NCAR / ucomp-pipeline

Data processing pipeline for UCoMP
Other
6 stars 3 forks source link

Devise a system to alert observers when UCoMP filter temperature is out of range #19

Open jburkepile opened 3 years ago

jburkepile commented 3 years ago

Generate an alert (e.g. a single email) that notifies observer when the UCoMP filter temperature is out of nominal range. Email should also go to Boulder team (Giuliana, Mike, Steve, Joan). Can a flag be set that limits the alert to a single email rather than receiving multiple emails per day?

I would have included Steve in this ticket but I cannot find his name in the github system.

mgalloy commented 3 years ago

The main use of alerts is to alert observers during near-realtime processing of the data. In the near-realtime phase of processing, the pipeline is launched many times on a given cadence, i.e., every minute, every 10 minutes, etc. Separate launches of the realtime pipeline must communicate amongst themselves of which alerts have already been sent and when they were sent. The type of alert already sent is not enough. For example, an alert about a unknown FITS keyword value might send an alert.

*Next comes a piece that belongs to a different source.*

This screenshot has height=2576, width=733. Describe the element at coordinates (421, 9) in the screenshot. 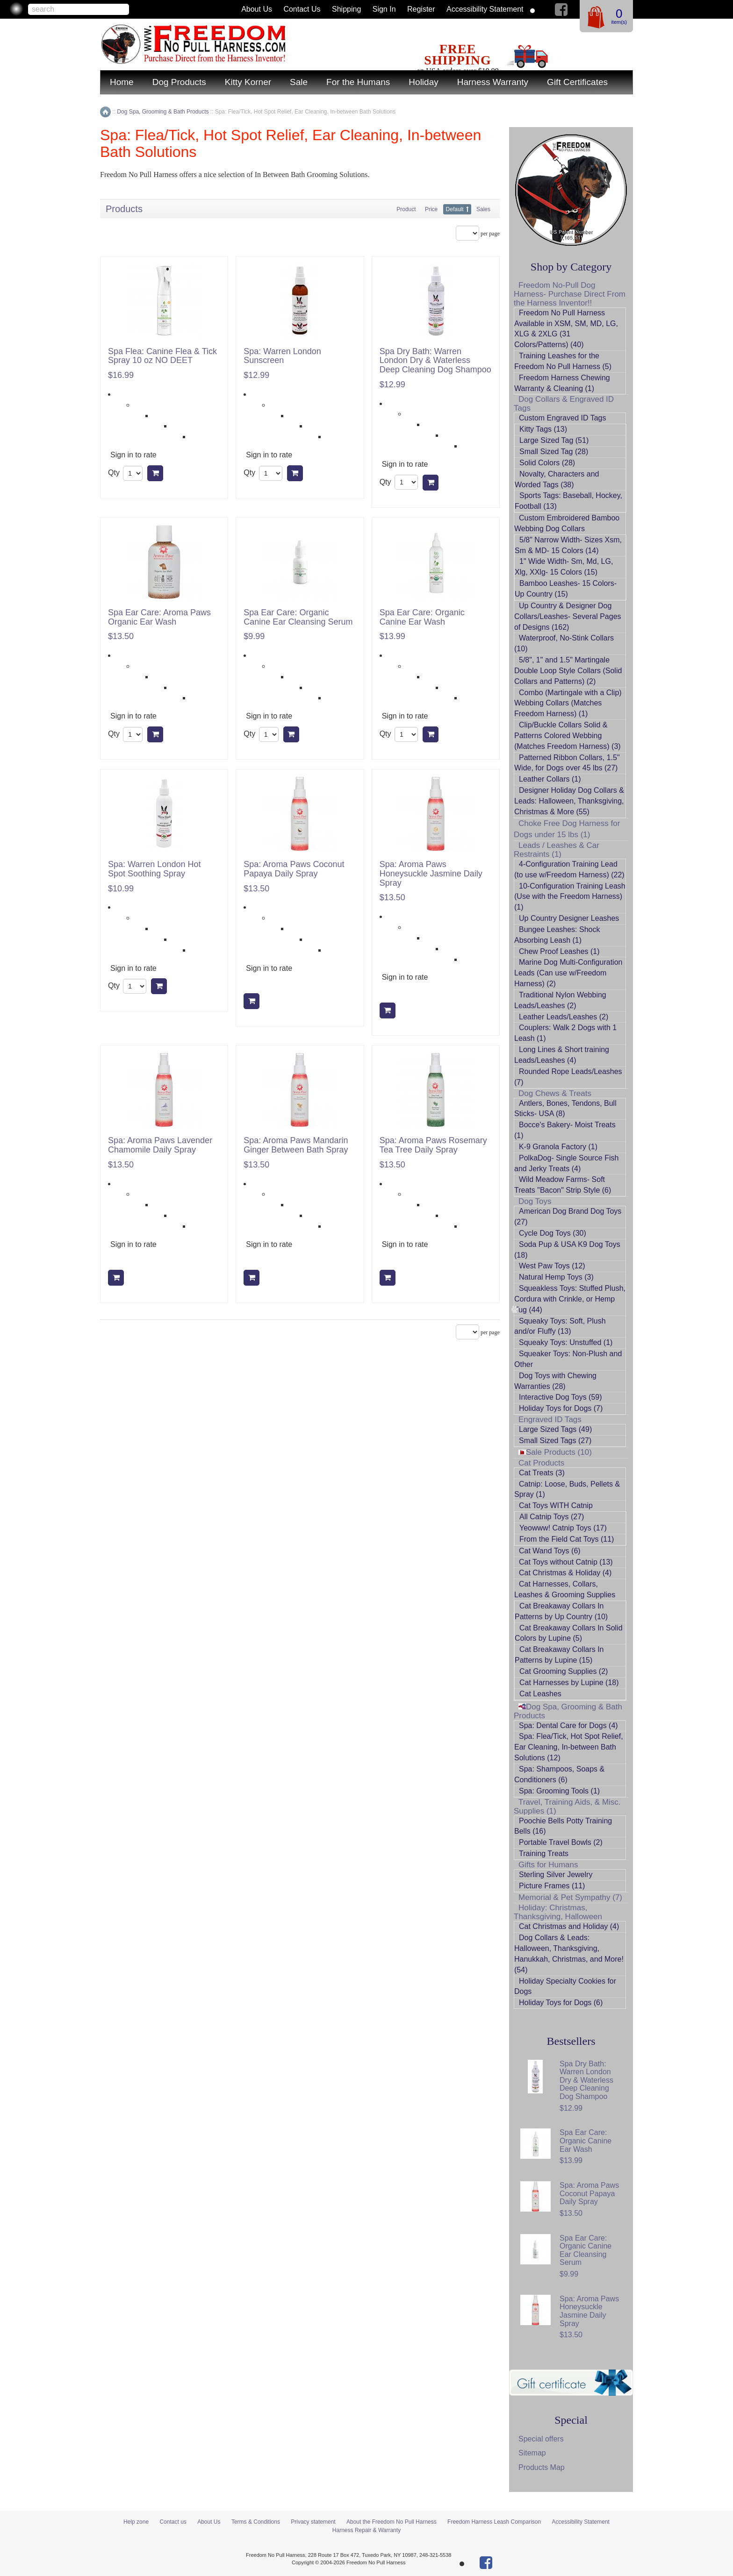 I see `Register` at that location.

The system can't quiet all unknown FITS keyword value alerts because the fix might cause another error that is slightly different. It might also not fix the problem, so date/time along with someplace to put a preference for how long to wait before sending another alert for the problem is needed.

My current plan to communicate between launches of the pipeline is to create an alerts log file that remembers the alerts sent. It will have lines of the following format:

YYYYMMDD.HHMMSS ALERT_NAME ALERT_SHA1_CODE

For example:

20210614.120437 BAD_FITS_KEYWORD 0071cda22b4fc378d0f189710905b8d4f63dbd15

Each alert type would have a config file preference to specify a timeout value for sending another alert:

# Alerts are a type of notification for near real-time processing that provide
# feedback to observers and other MLSO staff. The alerts are listed by name
# below with the time [minutes] before another alert of that type with the same
# content should be sent again (0 for no delay, a negative value for never
# send again).
[alerts]
bad_fits_keyword   : type=int, optional=YES, default=0
mgalloy commented 3 years ago

This is implemented with the ucomp_run::can_send_alert method, but is not currently used because there is no realtime pipeline yet.

bberkeyU commented 1 year ago

Email may not be seen in real-time. If problems can be detected from real-time data (such as temps out of range), it would be better to build these alerts into LabView and show the alerts directly to the observers where they are already looking.

We should consider closing this issue.